Europe's General Data Protection Regulation (GDPR) is unable to function properly and give mandated protections because EU member states have failed to adequately fund and staff their data protection authorities, a new report from privacy-focused web browser company Brave argued this week.
On the basis of the report, Brave, where Irish data privacy activist Johnny Ryan is chief policy officer, has filed a formal complaint against all 27 member states to the European Commission, because a key legal requirement of the GDPR is that states supply the resources needed to enforce this important piece of legislation.
The report places needed meat on the bones of the ongoing suspicions of pretty much anyone with concerns about personal privacy and data protection online and offline. Complaints are filed, but too often little seems to be done, not just with high profile cases against very large companies but also with smaller scale accusations made against employers, the government, local authorities or small companies.
Many national data protection authorities, including our own Office of the Data Protection Commission (DPC) and the UK's Information Commission Office (ICO), note that investigations, especially against larger entities, take time. But an awful lot of them seem to take an awful lot of time. And going on some cases shared with me, many complaints don't get what the complainants and their legal advisers consider to be an adequate or timely response.
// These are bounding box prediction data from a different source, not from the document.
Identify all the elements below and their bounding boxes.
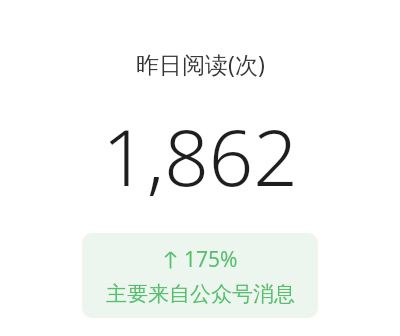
staticText: 175% [184,245,238,274]
staticText: 昨日阅读(次) [136,48,265,79]
button[interactable]: Increase [82,233,318,318]
staticText: 1,862 [102,103,298,209]
other: Increase [163,250,178,270]
staticText: 主要来自公众号消息 [106,281,295,307]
The Brave report suggest that such issues are not the regulators’ fault, but are due to underfunding and therefore, understaffing – specifically, of the people with the technology expertise needed to investigate complaints rooted in technology-based issues.
Only six national data protection authorities have more than 10 specialist tech investigation staff, according to the report, and seven EU states have just one or two. Half of all regulators receive less than €5 million in funding from their state governments, a pittance, especially when many complaints are filed against companies, including multinationals, protected by teams of in-house lawyers.
The report also notes: "The Irish Data Protection Commission is Google and Facebook's 'lead authority' GDPR regulator in Europe. But while the number of complaints it deals with is accelerating, increases to its budget and headcount are decelerating."
Such funding problems are not new concerns. The additional burden Ireland would carry, once the GDPR came into effect, was obvious years before it was enacted in 2018. I noted in February 2012 – over six years before we finally got GDPR – that "the proposed regulations will have more significant impact here. The State's policy of actively seeking multinational internet and telecommunications companies for inward investment means Ireland will be the data protection authority regulating them for all of Europe, and will carry new, resource-demanding responsibilities."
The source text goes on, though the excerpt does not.